昭和三十四年熊本県登録
特別保存刀剣鑑定書
戦国時代の動乱期を生き抜いた実戦武器。攻撃力が太刀や槍以上に高い薙刀は、鎌倉時代以降鉄砲が登場するまでの、野外での接近戦における主要武器であった。それが故に戦場で激しく打ち合い、健全な状態で伝え遺された例は極めて少ない。同田貫鍛冶は、武断派の最右翼に位置付けられる加藤清正に仕え、元先の身幅が広く重ねの厚い刀や二尺四寸を超える大身槍など、主の戦術に適った頑強な武器を製造した。正國は同田貫鍛冶の棟梁で、清正の朝鮮出兵にも同行している。
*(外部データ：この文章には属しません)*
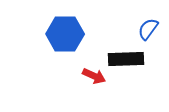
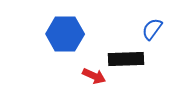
blue semicircle: moved 4 px right
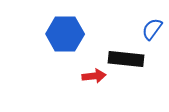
black rectangle: rotated 8 degrees clockwise
red arrow: rotated 30 degrees counterclockwise
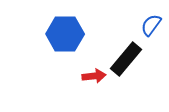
blue semicircle: moved 1 px left, 4 px up
black rectangle: rotated 56 degrees counterclockwise
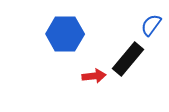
black rectangle: moved 2 px right
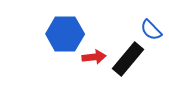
blue semicircle: moved 5 px down; rotated 80 degrees counterclockwise
red arrow: moved 19 px up
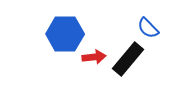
blue semicircle: moved 3 px left, 2 px up
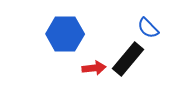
red arrow: moved 11 px down
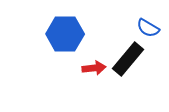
blue semicircle: rotated 15 degrees counterclockwise
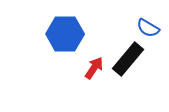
red arrow: rotated 50 degrees counterclockwise
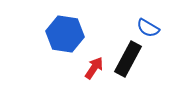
blue hexagon: rotated 9 degrees clockwise
black rectangle: rotated 12 degrees counterclockwise
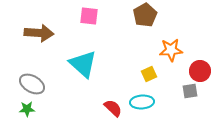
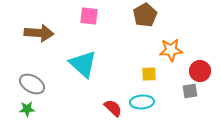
yellow square: rotated 21 degrees clockwise
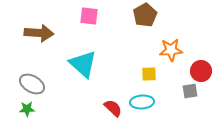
red circle: moved 1 px right
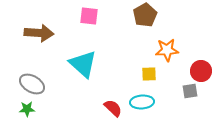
orange star: moved 4 px left
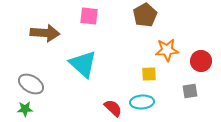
brown arrow: moved 6 px right
red circle: moved 10 px up
gray ellipse: moved 1 px left
green star: moved 2 px left
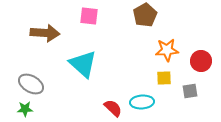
yellow square: moved 15 px right, 4 px down
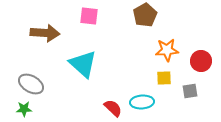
green star: moved 1 px left
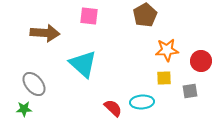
gray ellipse: moved 3 px right; rotated 20 degrees clockwise
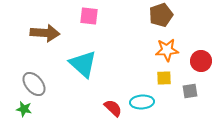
brown pentagon: moved 16 px right; rotated 10 degrees clockwise
green star: rotated 14 degrees clockwise
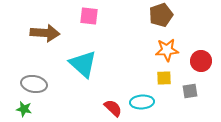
gray ellipse: rotated 40 degrees counterclockwise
この薙刀は、寸法長く区上辺りの重ねが極厚、切り込んだ刃が通り抜けるよう上半の棟を削ぎ、鋒鋭く物打幅も極めて広い造り込みとし、区は深く残されて健全、さらに戦場で相手の太刀を受けるために区下四寸ほどの茎の重ねも極厚に仕立てられている。地鉄は板目に小板目を交えて良く詰み、疵気は少なく、腰元に変り鉄が現れ、さらに淡く映りが立って九州地鉄の凄みが感じられる。小互の目に湾れを複合させた刃文は焼き深くゆったりとし、帽子は掃き掛けを伴って返り、断続的な棟焼に連なる。匂口に柔らか味のある焼刃は、刃縁に小沸が付いて互の目と絡みあい、鍛え目に沿って沸のほつれが掛かり、焼刃を切り裂くように金線稲妻が横断、刃中には小足と葉が密集し、物打辺りには沸筋が加わって乱れが強まり、帽子の掃き掛けに沸の粒子が流れ込む。筋違鑢が残る茎には、鑚強く十一文字が刻み込まれている。